Faculty from Riara University in Kenya receiving a container shipment

Faculty from Riara University in Kenya receiving a container shipment


Transforming business education in Africa

Deshna Kanesalingam teaching in Kenya in 2022

Deshna Kanesalingam, HBA/Computer Science ’22 (far right), teaching in Kenya in 2022


Seeing how the 39 Country Initiative had revealed the demand for cases and case-based management education in Africa, Associate Professor Nicole Haggerty, HBA ’89, PhD ’04, created the HBA elective course, Service Learning in Africa, in 2012. The 18 students enrolled that first year spent five weeks in either Nairobi, Kenya; Mombasa, Kenya; Koforidua, Ghana; or Butare, Rwanda teaching African business students and faculty how to use Ivey cases. They also worked with an African faculty member to write a case on an African business.

Haggerty said it was an opportunity for Ivey students to develop a better understanding of doing business in African countries, especially given how the African business context has been evolving, while also helping under-resourced African universities to develop management talent.

“Everywhere I went, I was met with open arms,” Haggerty said after visiting Africa in 2012 to line up the African partner schools.

Now called the Ubuntu Management Education Initiative, the course has expanded to include new sites and offer African students the opportunity to come to Ivey on international exchange. To date, the initiative has trained more than 4,000 African students and hundreds of African faculty members as well as produced more than 20 African business cases.  

Some Ivey students who participated in the course are even seeing the fruits of their efforts. Kalisa Godfrey, an African student who was mentored by Kyleigh Stubbs, an HBA/Health Sciences ’23 candidate, launched Business in Colors, a four-week program to help youth and adults gain entrepreneurial skills.

It’s just one more example of that virtuous cycle.

From international to closer to home

Planting trees, baking cookies, and assembling food hampers are just a few of the many ways Ivey’s MBA students contribute to the local community for their annual Social Impact Day. Originally called Community Action Day and involving both HBA and MBA students, the event supported by Ivey’s Centre for Building Sustainable Value gets students out of the classroom for a day of volunteer work with local non-profits. A highlight in the student calendar, Social Impact Day both exposes students to various types of volunteering opportunities as well as the corporation’s role in society. In recent years, the MBA students have organized two Social Impact Days at various points in the program.

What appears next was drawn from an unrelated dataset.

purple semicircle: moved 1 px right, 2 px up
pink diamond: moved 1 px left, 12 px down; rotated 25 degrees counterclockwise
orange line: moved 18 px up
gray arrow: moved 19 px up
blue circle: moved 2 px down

For Saudamini Singhania, an MBA ’23 candidate who participated in last summer’s Social Impact Day, the experience opened her eyes to the needs locally, not just in faraway places, and how even small actions can make a difference.

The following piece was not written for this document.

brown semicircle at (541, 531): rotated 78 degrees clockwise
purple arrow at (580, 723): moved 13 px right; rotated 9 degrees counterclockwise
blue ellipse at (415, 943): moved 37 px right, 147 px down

“It is very easy to live in a capitalist bubble and assume everything is fine, but these stories and our field experience helped to humanize people living in dire conditions, and emphasized the need to contribute individual and corporate time and resources to take care of people for the betterment of society,” she said.

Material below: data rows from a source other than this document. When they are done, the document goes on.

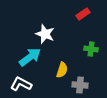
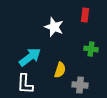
red rectangle: moved 2 px right, 1 px down; rotated 48 degrees counterclockwise
white star: moved 9 px right, 7 px up
yellow semicircle: moved 2 px left
white L-shape: moved 4 px right; rotated 115 degrees counterclockwise
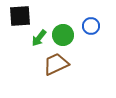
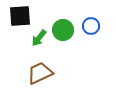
green circle: moved 5 px up
brown trapezoid: moved 16 px left, 9 px down
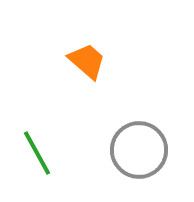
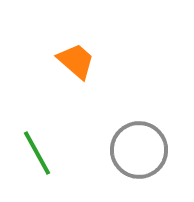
orange trapezoid: moved 11 px left
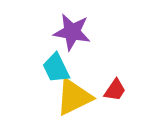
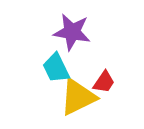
red trapezoid: moved 11 px left, 8 px up
yellow triangle: moved 4 px right
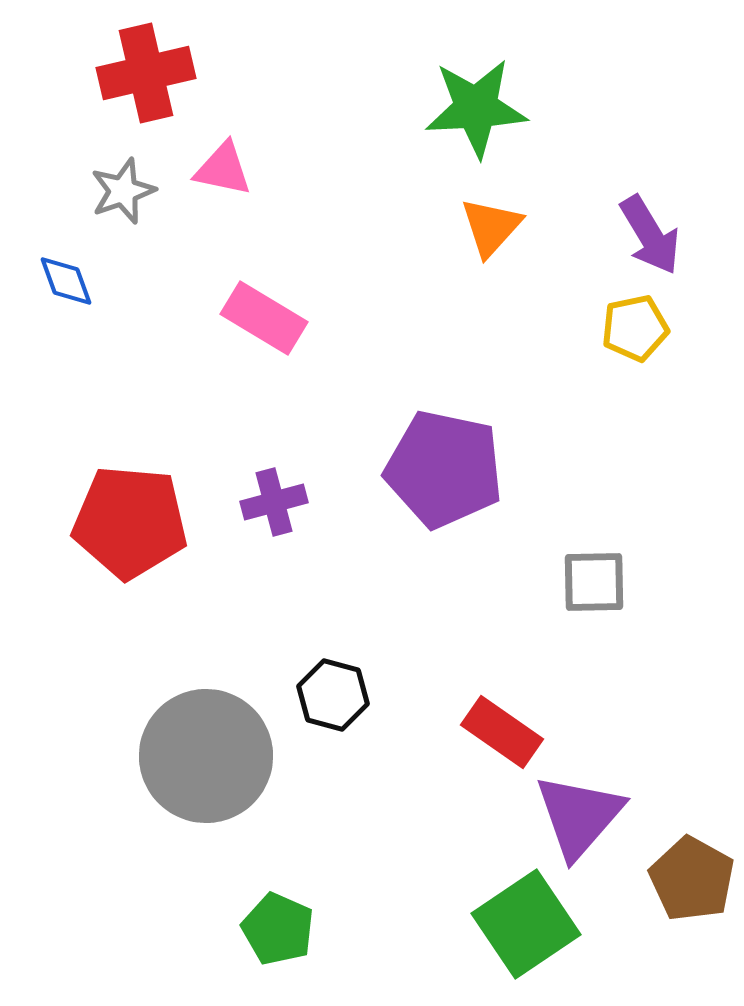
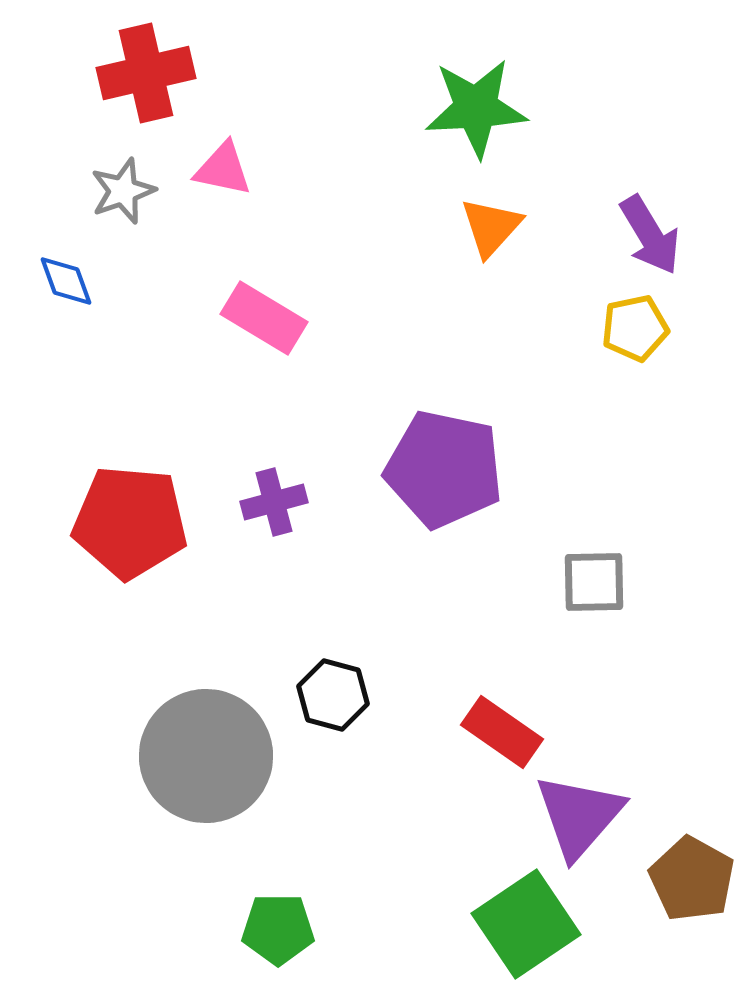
green pentagon: rotated 24 degrees counterclockwise
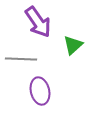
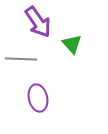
green triangle: moved 1 px left, 1 px up; rotated 30 degrees counterclockwise
purple ellipse: moved 2 px left, 7 px down
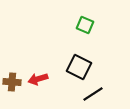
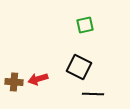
green square: rotated 36 degrees counterclockwise
brown cross: moved 2 px right
black line: rotated 35 degrees clockwise
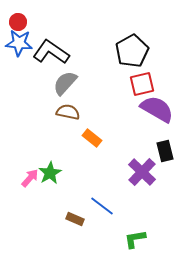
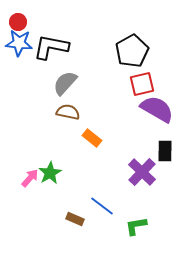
black L-shape: moved 5 px up; rotated 24 degrees counterclockwise
black rectangle: rotated 15 degrees clockwise
green L-shape: moved 1 px right, 13 px up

The Waubuno Creek clean-up crew at the 2021 MBA Social Impact Day

The Waubuno Creek clean-up crew at the 2021 MBA Social Impact Day


Bringing Ivey’s purpose to life

The lessons students learn from these experiences are enduring as proven by the many ways Ivey alumni continue to give back to society, whether through side projects or career pursuits. A case in point – the recipients of the 2023 Ivey Alumni Achievement Award; David Dobrowolski and John Stelzer, both HBA ’04; co-founded a private equity business focused on economic development and poverty reduction in West Africa.

“It’s a challenging part of the world to operate in. But one that also sits on the front lines of many of the most pressing global crises we face today – including climate change, biodiversity loss, food security, and economic migrancy,” said Dobrowolski. “Building scalable, sustainable businesses that directly tackle these issues is exhilarating and something we’re uniquely privileged to be a part of.”

It’s just one of the many shining examples to date of how Ivey alumni bring the School’s purpose to life. And given Ivey’s legacy, there will be many more to come.